The Hype: The film opens with an image of a man fellating himself. (The actor, Paul Dawson, actually trained for months to achieve the feat.) And yes, the actors have real sex on camera. But for all the naughty buzz, the sex is not particularly erotic or titillating in any way. Rather it quickly becomes a kind of window dressing to off set the real issues of the film, which are actually downright shmoopy. Think love, relationships, and the million dollar question: Are we all ultimately alone in this world?
The Process: Instead of casting in the conventional manner, Mitchell placed ads in various periodicals asking people – trained actors or not – to submit interview tapes describing a sexual experience that was meaningful to them. Forty people were chosen for the audition stage and asked to fly to New York at their own expense. The audition turned out to be a huge game of spin the bottle. The following day the cast watched each other's audition tapes and were asked to rate each other's level of sexual attractiveness in a secret ballot from one to four.

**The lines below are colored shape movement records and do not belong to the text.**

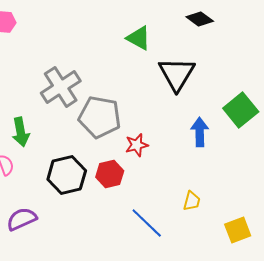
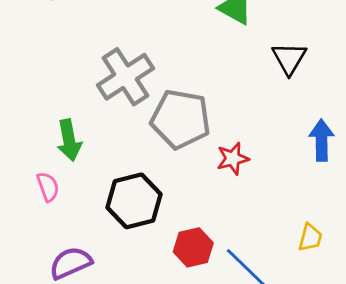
black triangle: (177, 74) -> (289, 58), size x0.7
red hexagon: (110, 174) -> (193, 247), moved

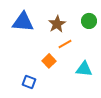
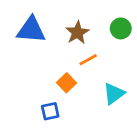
cyan triangle: (84, 69) -> (114, 94), turned -42
blue square: (29, 82) -> (50, 111), moved, turned -32

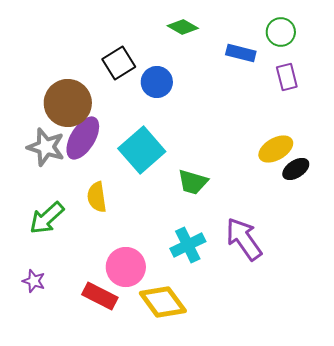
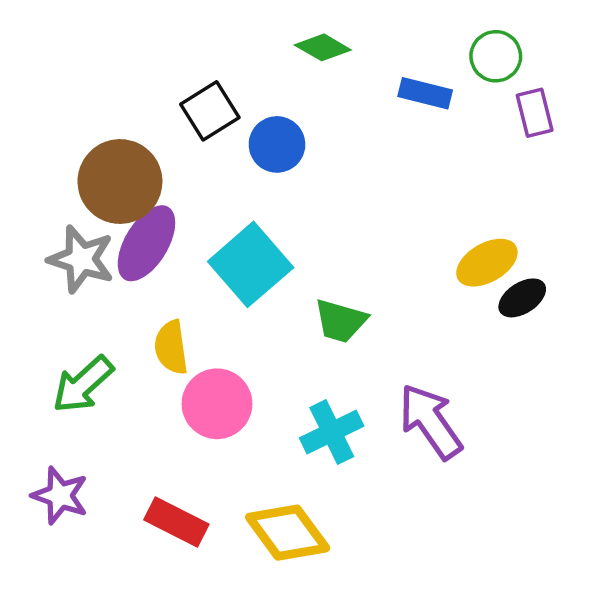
purple rectangle: (287, 77) -> (535, 113), moved
pink circle: (126, 267) -> (217, 404), moved
purple star: (34, 281) -> (60, 496), size x1.4

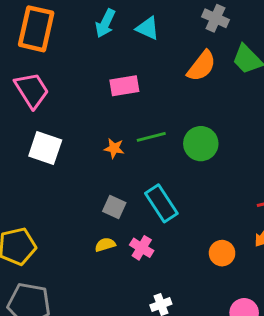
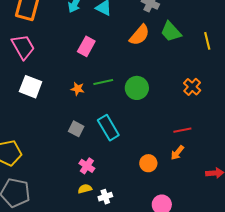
pink rectangle: (124, 86) -> (86, 46), turned -54
yellow semicircle: (105, 245) -> (85, 189), moved
pink cross: (142, 248) -> (87, 166), moved

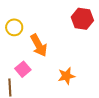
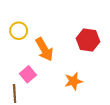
red hexagon: (82, 19) -> (88, 40), moved

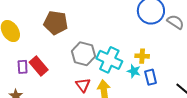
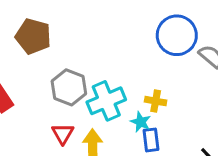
cyan cross: (109, 60) -> (106, 101), turned 35
blue rectangle: (151, 77) -> (151, 140), moved

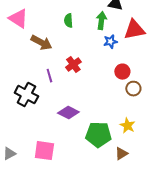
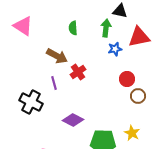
brown arrow: (41, 43) -> (57, 56), moved

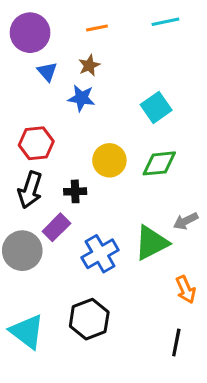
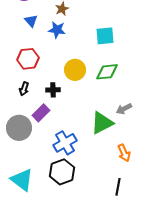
blue triangle: (47, 72) -> (31, 21), moved
cyan square: (156, 107) -> (105, 36), turned 30
black arrow: (30, 190) -> (24, 89), size x0.6
blue cross: (100, 254) -> (65, 143), moved

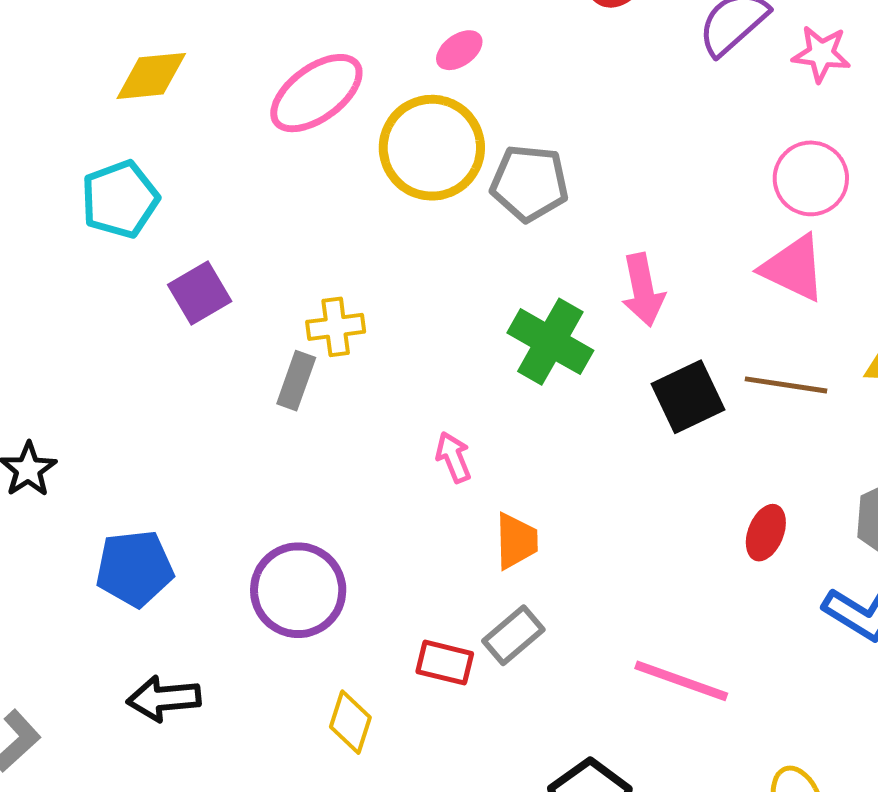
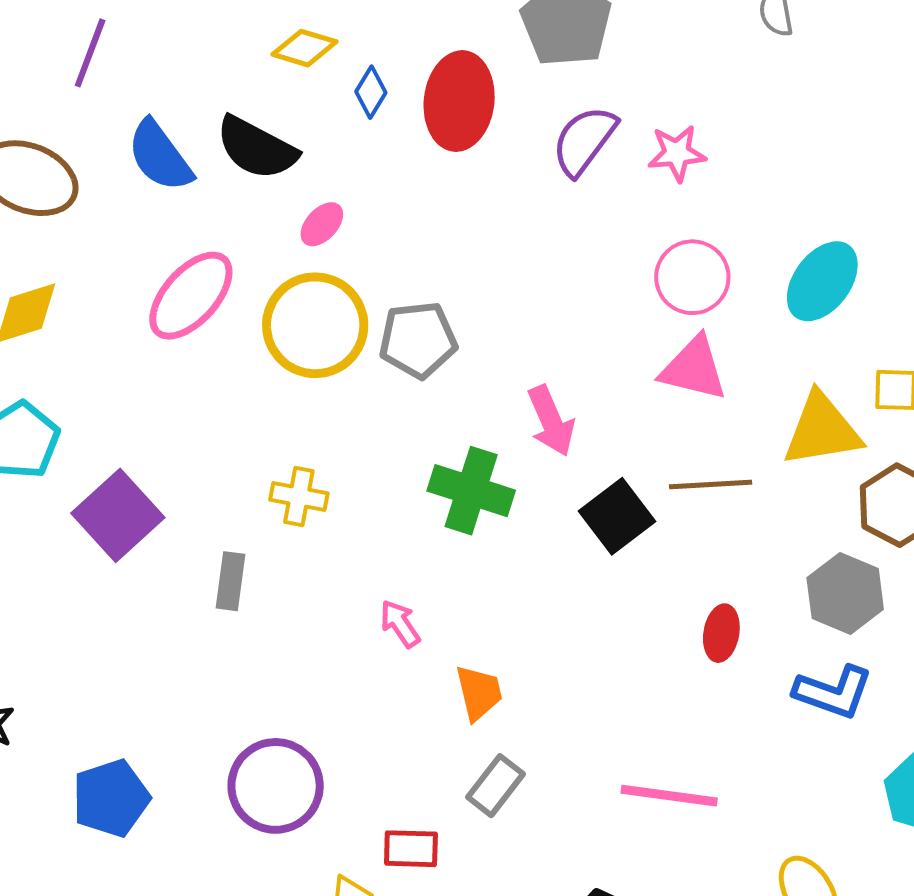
purple square: (200, 293) -> (118, 515), size x1.4
yellow cross: (336, 327) -> (299, 497), moved, turned 30
red rectangle: (445, 663) -> (411, 849), moved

Once the core cast of nine were selected, Mitchell and his cast moved into a loft for five weeks and performed a myriad of trust exercises and collective script-creation processes. “Every kooky cliché you can imagine, we tried it,” says Mitchell.
In developing the story with the cast (there was no traditional script per se), Mitchell first encouraged the cast to develop characters, then moved into improvisation. The material was discovered collectively and later turned into fully written scenes.
The Director: You might remember John Cameron Mitchell as the drag-queen rocker star of Hedwig and the Angry Inch. In Shortbus he stays behind the camera.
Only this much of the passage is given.